The ‘Alkane Advantage’ includes benefiting from soaring global gold sales
Alkane Resources Ltd. (‘Alkane’, ASX: ALK | OTCQX: ALKEF) engaged in the exploration and mining of rare earths and gold. In recent months, Alkane has filled more headlines for gold than rare earths because last March, its Tomingley gold mine southwest of Dubbo officially opened and started production on schedule. Alkane estimated an initial revenue was estimated at about AUD$ 20-25 million, given a yearly production of some to 60,000 ounces. The timing of Tomingley’s opening is ideal as, despite a halt in the gold price rally, Alkane has benefited from soaring global gold sales, allowing the Company to essentially ‘hedge’ against the drop. In the second quarter, the world bought 190,000 more ounces than expected, bringing the total to 5.07 million ounces. This is the first increase in forward sales since 1999. For the full year, experts predict that gold sales should increase at least by one million ounces.
Alkane may likely increase production earlier than expected in order to take advantage of the demand. Alkane has hedged its gold with Credit Suisse “for delivery of 25koz by 16 May 2014 at a price of AUD$ 1,449/oz (USD$1,308/oz), limiting gold price volatility. Alkane Resources has also made an effort to be as efficient as possible in its gold exploration, using an advanced numerical model developed in collaboration with scientists from the West Australian Commonwealth Scientific and Industrial Research Organisation (CSIRO) to reveal details about Alkane’s three gold deposits at Tomingley in order to determine gold mineralization zones that have remained hidden from geologists. The alternative would have been to rely on the more expensive and less efficient pattern drilling method.

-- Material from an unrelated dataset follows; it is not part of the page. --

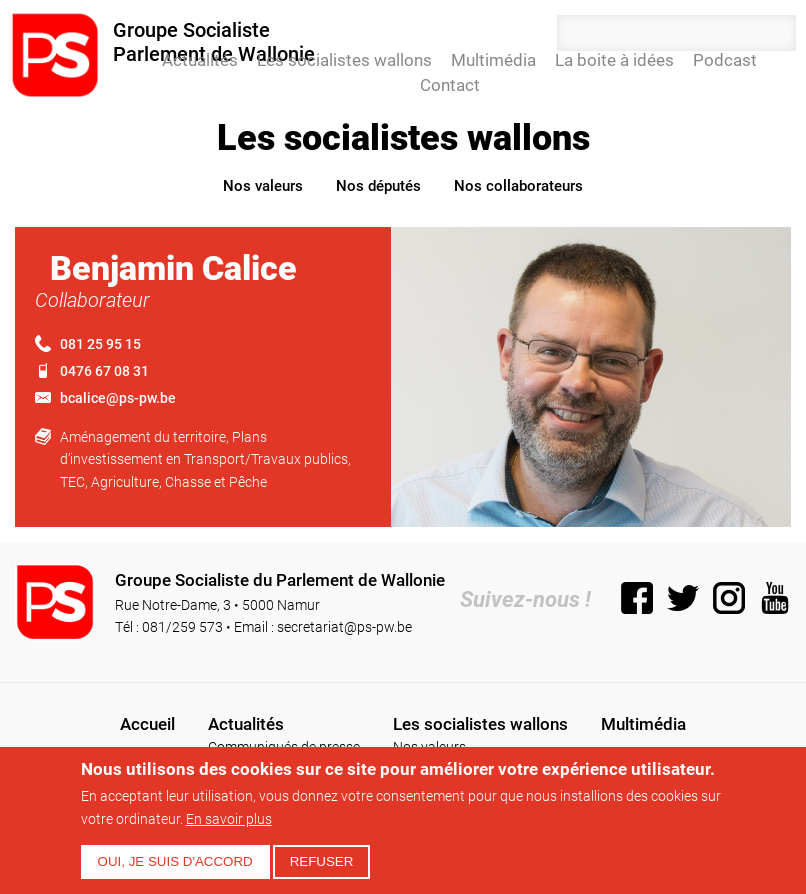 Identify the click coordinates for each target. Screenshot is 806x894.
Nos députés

Alkane has an additional advantage in that, being in Australia, it is well placed, geographically and through various trade agreements to take advantage of Chinese gold demand. China is expected to remain the undisputed leader of the gold consumption in the coming years. According to the World Gold Council (WGC), Chinese demand is expected to jump 25% by 2017 to reach a total of 1,350 tons of gold. China is literally thirsty for gold and it already accounts for 26% of global private demand. The Chinese consider equity markets to be too volatile and real estate, which is driving demand for direct investment in gold bars and jewelry. The WGC believes that Chinese consumption of gold jewelry should rise from 669 tons in 2013 to 780 tons in 2017.
Alkane’s gold will help finance the Dubbo Zirconia project in New South Wales rare earths project. Even if gold has stolen the headlines lately, Alkane has been continuing development at Dubbo. In early April it signed a contract with Hatch Pty Ltd to provide front end and design (FEED) to deliver engineering, infrastructure, water and acid plant processing among other aspects on the basis of the Definitive Feasibility Study issued in April 2013. The FEED will give Alkane as accurate an idea as possible about the core costs of getting the project to production and, therefore, ease the necessary funding to bring the project to production. Alkane expects the FEED to be ready by the start of the fourth quarter, or at the end of the summer. The DFS for the Dubbo Zirconia Project predicted an initial 20 year life with EBITDA of AUD$5.23 billion and NPV of AUD$1.23 billion. Alkane has already managed to secure some very big financial players to arrange the investment banking and product financing support including Credit Suisse, Sumitomo Mitsui Bank and Petra Capital.
In April, Alkane also announced that it has found a gold and copper mineralization zone at the McGregor Prospect of its Kaiser Project, also in New South Wales, which presented 1.06% copper at 8 meters and 0.34 grams per ton of gold at 109 meters.